Sembra proprio che dalle parti del Coni, guidato da Giovanni Malagò, vogliano farsi un loro stadio del tennis. Per carità, si tratta di un’infrastruttura smontabile che sarà utilizzata per gli Internazionali d’Italia a partire dal 2018. Ma è la prima volta in assoluto che il Comitato lancia un bando di gara per il “noleggio decennale di uno stadio provvisorio”. E non si tratta certo di briciole, visto che “dovrà avere una capienza non inferiore ai 6mila posti”, quando sarà utilizzata per ospitare partite di tennis, e “non inferiore ai 3.500 posti per gli eventi estivi musicali”.  Il tutto per un costo massimo di 7 milioni e 279 mila euro, in pratica 727 mila euro all’anno. Ma cosa succederà alla fine del decennio? Lo spiegano i documenti di gara, laddove dicono che “al termine del contratto Coni Servizi si riserva la facoltà di acquistare l’intera struttura al costo di 1 euro”. In tal caso, concludono sul punto le carte, “tutto il materiale dovrà essere consegnato, dopo l’ultimo smontaggio, presso un depositi che sarà tempestivamente indicato da Coni Servizi”.

La questione – Da qui sorge la più classica della domande. Si riuscirà effettivamente a risparmiare rispetto ai costi sostenuti finora? Eh sì, perché per ospitare gli Internazionali, oltre all’utilizzo delle strutture fisse presenti al Foro Italico di Roma, fino a oggi Coni Servizi si è sempre avvalsa del montaggio e immediato smontaggio di una struttura provvisoria. Stavolta però la società, che formalmente è controllata dal ministero dell’economia ma praticamente svolge attività operative a favore del Coni, ha valutato qualcosa di diverso. “Si è pensato alla necessità di dotarsi di uno stadio che, seppur mobile, fosse di qualità superiore”, hanno fatto sapere ieri a La Notizia dalla società. “Per questo si è pensato a un noleggio decennale alla fine del quale, con un prezzo simbolico di 1 euro, tutta l’infrastruttura potrebbe essere riscattata”. Insomma, quell’euro si dovrebbe giustificare col fatto che alla fine del decennio comunque sarà già stata pagata una cifra massima di 7,2 milioni. Cifra massima, va ribadito, perché Coni Servizi spera di strappare un conto inferiore all’esito della gara. Ma siamo sicuri che alla fine questo stadio fatto in casa farà di risparmiare?

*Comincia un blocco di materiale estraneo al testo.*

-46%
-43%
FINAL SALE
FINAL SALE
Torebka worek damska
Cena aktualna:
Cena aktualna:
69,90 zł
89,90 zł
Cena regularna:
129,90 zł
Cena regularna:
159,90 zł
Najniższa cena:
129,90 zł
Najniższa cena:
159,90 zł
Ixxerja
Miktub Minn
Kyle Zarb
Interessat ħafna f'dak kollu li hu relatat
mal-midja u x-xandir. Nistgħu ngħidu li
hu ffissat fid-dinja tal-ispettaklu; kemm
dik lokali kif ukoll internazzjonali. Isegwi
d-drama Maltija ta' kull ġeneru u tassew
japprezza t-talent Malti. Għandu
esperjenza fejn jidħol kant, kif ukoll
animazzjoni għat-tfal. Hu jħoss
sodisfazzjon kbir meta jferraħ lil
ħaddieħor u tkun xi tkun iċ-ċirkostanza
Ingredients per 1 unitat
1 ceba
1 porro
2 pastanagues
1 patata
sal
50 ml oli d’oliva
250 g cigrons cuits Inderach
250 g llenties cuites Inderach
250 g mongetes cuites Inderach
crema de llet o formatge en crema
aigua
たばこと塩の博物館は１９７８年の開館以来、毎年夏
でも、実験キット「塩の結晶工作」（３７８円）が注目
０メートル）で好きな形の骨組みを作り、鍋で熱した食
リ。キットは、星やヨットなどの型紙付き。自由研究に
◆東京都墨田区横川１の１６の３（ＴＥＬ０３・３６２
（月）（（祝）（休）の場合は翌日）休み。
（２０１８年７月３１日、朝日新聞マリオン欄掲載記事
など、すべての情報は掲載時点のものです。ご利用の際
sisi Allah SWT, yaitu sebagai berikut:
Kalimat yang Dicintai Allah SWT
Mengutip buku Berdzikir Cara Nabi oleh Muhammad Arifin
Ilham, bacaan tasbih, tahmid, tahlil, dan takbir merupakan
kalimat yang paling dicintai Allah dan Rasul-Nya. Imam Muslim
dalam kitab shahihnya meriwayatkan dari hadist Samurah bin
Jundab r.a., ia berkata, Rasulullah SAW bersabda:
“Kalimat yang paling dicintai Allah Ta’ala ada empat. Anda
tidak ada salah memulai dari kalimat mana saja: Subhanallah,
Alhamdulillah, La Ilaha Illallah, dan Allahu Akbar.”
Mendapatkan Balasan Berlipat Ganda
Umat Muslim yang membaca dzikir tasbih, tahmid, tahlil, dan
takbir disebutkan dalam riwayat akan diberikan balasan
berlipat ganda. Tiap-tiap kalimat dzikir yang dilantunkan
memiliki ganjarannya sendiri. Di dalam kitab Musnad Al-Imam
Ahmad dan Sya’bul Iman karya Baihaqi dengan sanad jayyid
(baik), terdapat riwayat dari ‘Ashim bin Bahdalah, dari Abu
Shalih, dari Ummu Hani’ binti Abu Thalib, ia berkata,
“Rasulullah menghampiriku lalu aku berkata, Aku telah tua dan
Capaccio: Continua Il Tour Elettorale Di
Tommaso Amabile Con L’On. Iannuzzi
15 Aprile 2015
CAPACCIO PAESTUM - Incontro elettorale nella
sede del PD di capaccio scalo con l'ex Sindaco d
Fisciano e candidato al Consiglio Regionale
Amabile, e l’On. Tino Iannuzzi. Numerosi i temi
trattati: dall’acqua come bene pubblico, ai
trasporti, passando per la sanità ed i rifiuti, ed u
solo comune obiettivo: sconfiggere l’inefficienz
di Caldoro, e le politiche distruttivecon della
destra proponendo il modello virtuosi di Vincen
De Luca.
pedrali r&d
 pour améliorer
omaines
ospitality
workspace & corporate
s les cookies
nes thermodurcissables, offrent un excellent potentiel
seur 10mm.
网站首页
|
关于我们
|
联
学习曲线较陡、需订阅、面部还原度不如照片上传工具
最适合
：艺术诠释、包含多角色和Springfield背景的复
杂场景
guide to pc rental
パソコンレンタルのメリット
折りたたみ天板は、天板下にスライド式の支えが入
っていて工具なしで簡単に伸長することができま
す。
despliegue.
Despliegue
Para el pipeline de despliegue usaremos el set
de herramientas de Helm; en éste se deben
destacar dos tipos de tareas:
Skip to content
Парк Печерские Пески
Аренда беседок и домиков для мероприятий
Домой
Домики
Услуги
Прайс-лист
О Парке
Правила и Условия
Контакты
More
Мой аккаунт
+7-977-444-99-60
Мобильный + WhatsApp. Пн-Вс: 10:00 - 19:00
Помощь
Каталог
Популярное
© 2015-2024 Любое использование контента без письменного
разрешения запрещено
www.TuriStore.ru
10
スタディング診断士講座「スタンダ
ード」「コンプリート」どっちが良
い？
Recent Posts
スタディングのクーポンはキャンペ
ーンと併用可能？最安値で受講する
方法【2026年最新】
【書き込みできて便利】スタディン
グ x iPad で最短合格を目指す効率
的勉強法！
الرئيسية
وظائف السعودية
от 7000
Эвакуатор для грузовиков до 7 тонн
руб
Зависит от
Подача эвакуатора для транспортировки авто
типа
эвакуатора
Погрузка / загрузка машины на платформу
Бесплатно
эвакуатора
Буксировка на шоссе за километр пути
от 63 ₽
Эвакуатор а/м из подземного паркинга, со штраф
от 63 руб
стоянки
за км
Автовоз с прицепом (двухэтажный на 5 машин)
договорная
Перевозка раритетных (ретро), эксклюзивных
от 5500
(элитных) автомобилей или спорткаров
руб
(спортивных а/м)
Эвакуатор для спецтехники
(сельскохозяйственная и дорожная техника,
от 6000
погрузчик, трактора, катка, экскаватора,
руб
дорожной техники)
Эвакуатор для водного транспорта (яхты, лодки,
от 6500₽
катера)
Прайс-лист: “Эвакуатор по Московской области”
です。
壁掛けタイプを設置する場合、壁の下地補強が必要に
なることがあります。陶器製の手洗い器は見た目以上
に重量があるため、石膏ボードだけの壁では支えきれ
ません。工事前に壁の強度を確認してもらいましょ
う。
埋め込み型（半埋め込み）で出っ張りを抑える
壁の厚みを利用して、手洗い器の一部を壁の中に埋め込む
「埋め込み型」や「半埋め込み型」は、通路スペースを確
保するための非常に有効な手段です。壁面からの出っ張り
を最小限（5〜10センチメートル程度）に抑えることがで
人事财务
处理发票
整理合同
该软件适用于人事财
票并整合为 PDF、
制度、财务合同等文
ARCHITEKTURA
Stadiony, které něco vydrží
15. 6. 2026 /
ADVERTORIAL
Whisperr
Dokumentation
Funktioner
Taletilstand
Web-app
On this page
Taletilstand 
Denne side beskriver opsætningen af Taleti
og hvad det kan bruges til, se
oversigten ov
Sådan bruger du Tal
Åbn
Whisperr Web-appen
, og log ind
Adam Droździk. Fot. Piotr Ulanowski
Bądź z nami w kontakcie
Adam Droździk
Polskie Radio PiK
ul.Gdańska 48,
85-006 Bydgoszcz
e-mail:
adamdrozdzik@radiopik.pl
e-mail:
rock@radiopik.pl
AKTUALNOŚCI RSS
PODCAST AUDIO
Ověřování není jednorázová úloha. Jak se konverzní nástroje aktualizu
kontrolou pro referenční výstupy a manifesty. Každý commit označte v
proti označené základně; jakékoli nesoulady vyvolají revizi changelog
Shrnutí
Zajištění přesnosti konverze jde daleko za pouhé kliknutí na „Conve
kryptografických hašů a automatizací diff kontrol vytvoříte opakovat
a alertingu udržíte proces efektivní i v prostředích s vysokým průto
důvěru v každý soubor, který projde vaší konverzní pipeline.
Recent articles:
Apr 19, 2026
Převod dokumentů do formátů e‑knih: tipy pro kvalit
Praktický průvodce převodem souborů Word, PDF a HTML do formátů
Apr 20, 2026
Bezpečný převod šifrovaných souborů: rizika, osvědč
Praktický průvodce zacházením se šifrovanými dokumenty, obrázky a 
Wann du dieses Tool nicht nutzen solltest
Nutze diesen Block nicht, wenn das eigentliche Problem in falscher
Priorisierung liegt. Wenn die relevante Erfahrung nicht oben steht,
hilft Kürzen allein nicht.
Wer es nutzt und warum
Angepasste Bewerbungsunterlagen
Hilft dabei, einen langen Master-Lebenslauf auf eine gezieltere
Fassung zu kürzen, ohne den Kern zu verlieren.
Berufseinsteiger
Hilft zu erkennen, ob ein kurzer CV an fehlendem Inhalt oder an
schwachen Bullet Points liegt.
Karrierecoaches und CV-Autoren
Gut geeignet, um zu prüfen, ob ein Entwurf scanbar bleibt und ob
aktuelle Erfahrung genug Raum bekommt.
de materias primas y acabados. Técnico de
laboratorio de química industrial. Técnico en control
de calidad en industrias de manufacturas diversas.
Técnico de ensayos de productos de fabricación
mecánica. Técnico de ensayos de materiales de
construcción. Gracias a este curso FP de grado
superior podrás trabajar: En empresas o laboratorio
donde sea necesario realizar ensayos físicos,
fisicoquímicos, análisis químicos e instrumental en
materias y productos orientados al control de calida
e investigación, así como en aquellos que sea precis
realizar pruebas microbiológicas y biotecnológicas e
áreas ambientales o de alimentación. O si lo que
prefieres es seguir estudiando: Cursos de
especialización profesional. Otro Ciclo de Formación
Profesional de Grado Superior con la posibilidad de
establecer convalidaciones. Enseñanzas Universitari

Lo scenario – Di sicuro, nel decennio, i costi di montaggio e smontaggio saranno a carico della società che si aggiudicherà l’appalto. Ed è verosimile che qualche risparmio potrà essere ottenuto dall’utilizzo della medesima infrastruttura, opportunamente adeguata, per altri eventi estivi. Ma dopo il decennio, dicono le carte, lo stadio mobile dovrà essere smontato e custodito presso un deposito. Ed è a questo punto verosimile che, per riutilizzarlo, dovranno essere sostenuti ex novo costi di “rimontaggio”. Staremo a vedere. La cosa certa è che il Coni, e la sua società operativa, per la prima volta mettono in campo questo esperimento. E Malagò, reduce dalla delusione delle Olimpiadi di Roma sfumate, spera che potrà funzionare.